Copy all the entries word for word, but omit the pictures.

SOURCE DATA
________________________
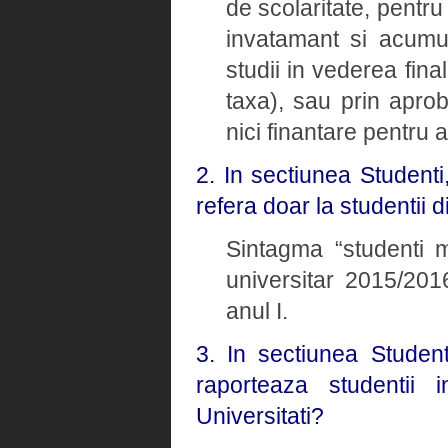
de scolaritate, pentru
invatamant si acumul
studii in vederea fina
taxa), sau prin apro
nici finantare pentru 
2. In sectiunea Studenti
refera doar la studentii d
Sintagma “studenti ma
universitar 2015/2016
anul I.
3. In sectiunea Student
raporteaza studentii i
Universitati?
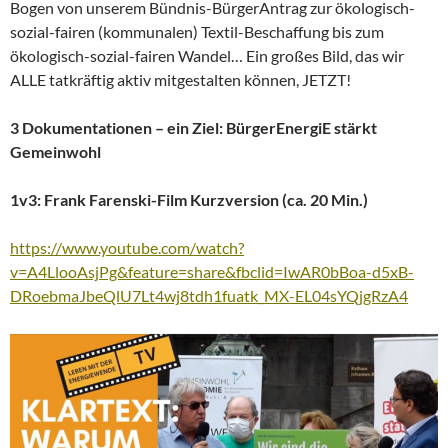
Bogen von unserem Bündnis-BürgerAntrag zur ökologisch-
sozial-fairen (kommunalen) Textil-Beschaffung bis zum
ökologisch-sozial-fairen Wandel… Ein großes Bild, das wir
ALLE tatkräftig aktiv mitgestalten können, JETZT!
3 Dokumentationen
– ein Ziel: BürgerEnergiE
stärkt
Gemeinwohl
1v3: Frank Farenski-Film Kurzversion (ca. 20 Min.)
https://www.youtube.com/watch?
v=A4LlooAsjPg&feature=share&fbclid=IwAR0bBoa-d5xB-
DRoebmaJbeQlU7Lt4wj8tdh1fuatk_MX-EL04sYQjgRzA4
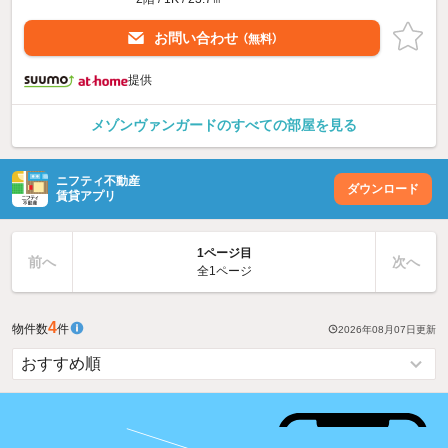
お問い合わせ
（無料）
提供
メゾンヴァンガードのすべての部屋を見る
ニフティ不動産
ダウンロード
賃貸アプリ
1ページ目
前へ
次へ
全1ページ
4
物件数
件
2026年08月07日
更新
________________________
ANSWER FOR THIS EXERCISE
de scolaritate, pentru
invatamant si acumul
studii in vederea fina
taxa), sau prin apro
nici finantare pentru 
2. In sectiunea Studenti
refera doar la studentii d
Sintagma “studenti ma
universitar 2015/2016
anul I.
3. In sectiunea Student
raporteaza studentii i
Universitati?
Bogen von unserem Bündnis-BürgerAntrag zur ökologisch-
sozial-fairen (kommunalen) Textil-Beschaffung bis zum
ökologisch-sozial-fairen Wandel… Ein großes Bild, das wir
ALLE tatkräftig aktiv mitgestalten können, JETZT!
3 Dokumentationen
– ein Ziel: BürgerEnergiE
stärkt
Gemeinwohl
1v3: Frank Farenski-Film Kurzversion (ca. 20 Min.)
https://www.youtube.com/watch?
v=A4LlooAsjPg&feature=share&fbclid=IwAR0bBoa-d5xB-
DRoebmaJbeQlU7Lt4wj8tdh1fuatk_MX-EL04sYQjgRzA4
お問い合わせ
（無料）
提供
メゾンヴァンガードのすべての部屋を見る
ニフティ不動産
ダウンロード
賃貸アプリ
1ページ目
前へ
次へ
全1ページ
4
物件数
件
2026年08月07日
更新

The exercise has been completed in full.